Each line of the data must reappear exactly in your answer, with no images included.

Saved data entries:
★ ★ ★

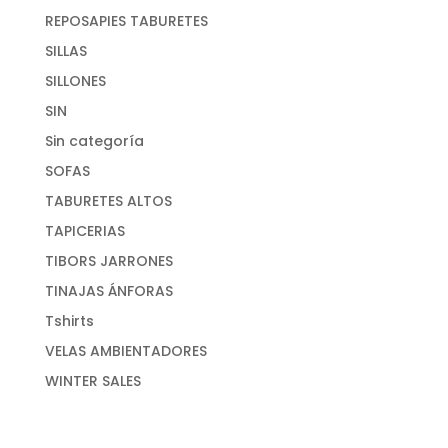
REPOSAPIES TABURETES
SILLAS
SILLONES
SIN
Sin categoría
SOFAS
TABURETES ALTOS
TAPICERIAS
TIBORS JARRONES
TINAJAS ÁNFORAS
Tshirts
VELAS AMBIENTADORES
WINTER SALES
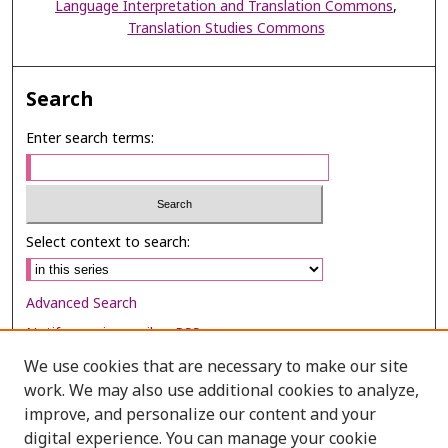
Language Interpretation and Translation Commons
,
Translation Studies Commons
Search
Enter search terms:
Select context to search:
Advanced Search
Notify me via email or
RSS
We use cookies that are necessary to make our site
Browse
work. We may also use additional cookies to analyze,
Collections
improve, and personalize our content and your
digital experience. You can manage your cookie
Disciplines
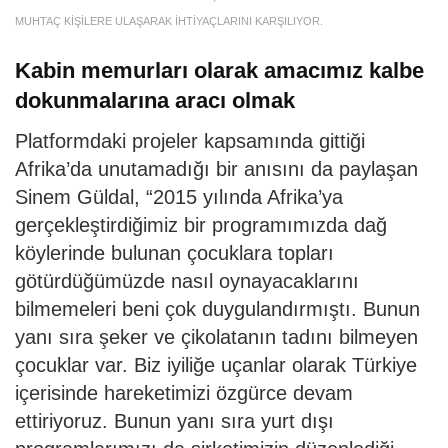
MUHTAÇ KİŞİLERE ULAŞARAK İHTİYAÇLARINI KARŞILIYOR.
Kabin memurları olarak amacımız kalbe
dokunmalarına aracı olmak
Platformdaki projeler kapsamında gittiği
Afrika’da unutamadığı bir anısını da paylaşan
Sinem Güldal, “2015 yılında Afrika’ya
gerçekleştirdiğimiz bir programımızda dağ
köylerinde bulunan çocuklara topları
götürdüğümüzde nasıl oynayacaklarını
bilmemeleri beni çok duygulandırmıştı. Bunun
yanı sıra şeker ve çikolatanın tadını bilmeyen
çocuklar var. Biz iyiliğe uçanlar olarak Türkiye
içerisinde hareketimizi özgürce devam
ettiriyoruz. Bunun yanı sıra yurt dışı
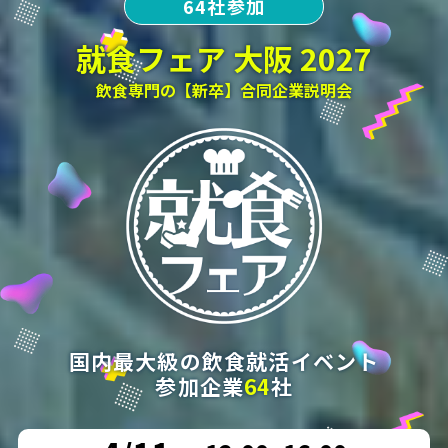
64社参加
就食フェア 大阪 2027
飲食専門の【新卒】合同企業説明会
国内最大級の飲食就活イベント
参加企業
64
社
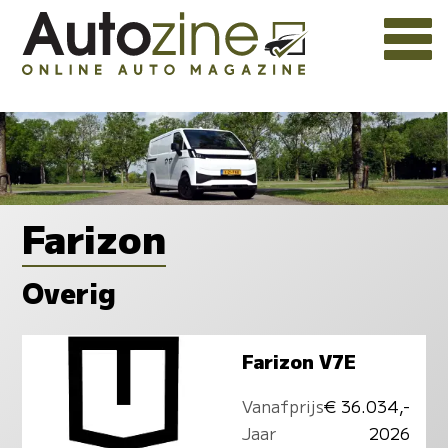
Farizon
Overig
Farizon V7E
Vanafprijs
€ 36.034,-
Jaar
2026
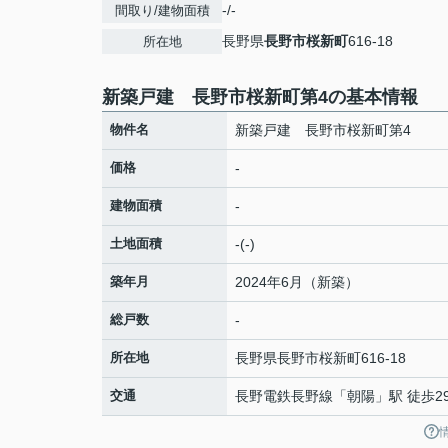
-/-
間取り/建物面積
長野県
長野市
桜新町
616-18
所在地
新築戸建 長野市桜新町第4の基本情報
物件名
新築戸建 長野市桜新町第4
価格
-
建物面積
-
土地面積
-(-)
築年月
2024年6月（新築）
総戸数
-
所在地
長野県
長野市
桜新町
616-18
交通
長野電鉄長野線
「
朝陽
」駅 徒歩2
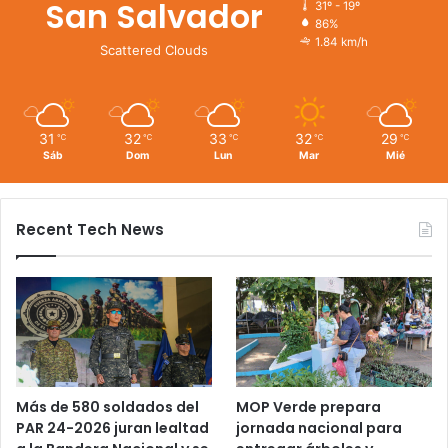
San Salvador
31º - 19º
86%
1.84 km/h
Scattered Clouds
31
32
33
32
29
℃
℃
℃
℃
℃
Sáb
Dom
Lun
Mar
Mié
Recent Tech News
Más de 580 soldados del
MOP Verde prepara
PAR 24-2026 juran lealtad
jornada nacional para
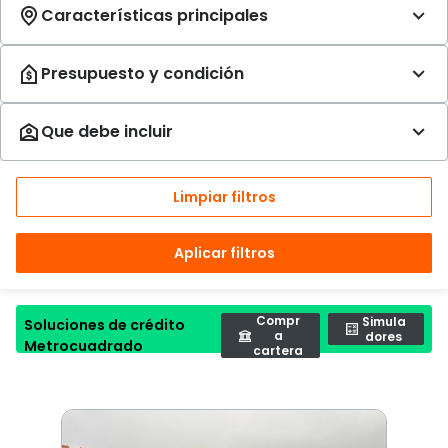
Limpiar filtros
Aplicar filtros
Compr
Simula
Soluciones de crédito
a
dores
Metrocuadrado
cartera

★ ★ ★

> _REPLY TO THE TASK_:
REPOSAPIES TABURETES
SILLAS
SILLONES
SIN
Sin categoría
SOFAS
TABURETES ALTOS
TAPICERIAS
TIBORS JARRONES
TINAJAS ÁNFORAS
Tshirts
VELAS AMBIENTADORES
WINTER SALES
Language Interpretation and Translation Commons
,
Translation Studies Commons
Search
Enter search terms:
Select context to search:
Advanced Search
Notify me via email or
RSS
We use cookies that are necessary to make our site
Browse
work. We may also use additional cookies to analyze,
Collections
improve, and personalize our content and your
digital experience. You can manage your cookie
Disciplines
MUHTAÇ KİŞİLERE ULAŞARAK İHTİYAÇLARINI KARŞILIYOR.
Kabin memurları olarak amacımız kalbe
dokunmalarına aracı olmak
Platformdaki projeler kapsamında gittiği
Afrika’da unutamadığı bir anısını da paylaşan
Sinem Güldal, “2015 yılında Afrika’ya
gerçekleştirdiğimiz bir programımızda dağ
köylerinde bulunan çocuklara topları
götürdüğümüzde nasıl oynayacaklarını
bilmemeleri beni çok duygulandırmıştı. Bunun
yanı sıra şeker ve çikolatanın tadını bilmeyen
çocuklar var. Biz iyiliğe uçanlar olarak Türkiye
içerisinde hareketimizi özgürce devam
ettiriyoruz. Bunun yanı sıra yurt dışı
64社参加
就食フェア 大阪 2027
飲食専門の【新卒】合同企業説明会
国内最大級の飲食就活イベント
参加企業
64
社
Farizon
Overig
Farizon V7E
Vanafprijs
€ 36.034,-
Jaar
2026
-/-
間取り/建物面積
長野県
長野市
桜新町
616-18
所在地
新築戸建 長野市桜新町第4の基本情報
物件名
新築戸建 長野市桜新町第4
価格
-
建物面積
-
土地面積
-(-)
築年月
2024年6月（新築）
総戸数
-
所在地
長野県
長野市
桜新町
616-18
交通
長野電鉄長野線
「
朝陽
」駅 徒歩2
San Salvador
31º - 19º
86%
1.84 km/h
Scattered Clouds
31
32
33
32
29
℃
℃
℃
℃
℃
Sáb
Dom
Lun
Mar
Mié
Recent Tech News
Más de 580 soldados del
MOP Verde prepara
PAR 24-2026 juran lealtad
jornada nacional para
Limpiar filtros
Aplicar filtros
Compr
Simula
Soluciones de crédito
a
dores
Metrocuadrado
cartera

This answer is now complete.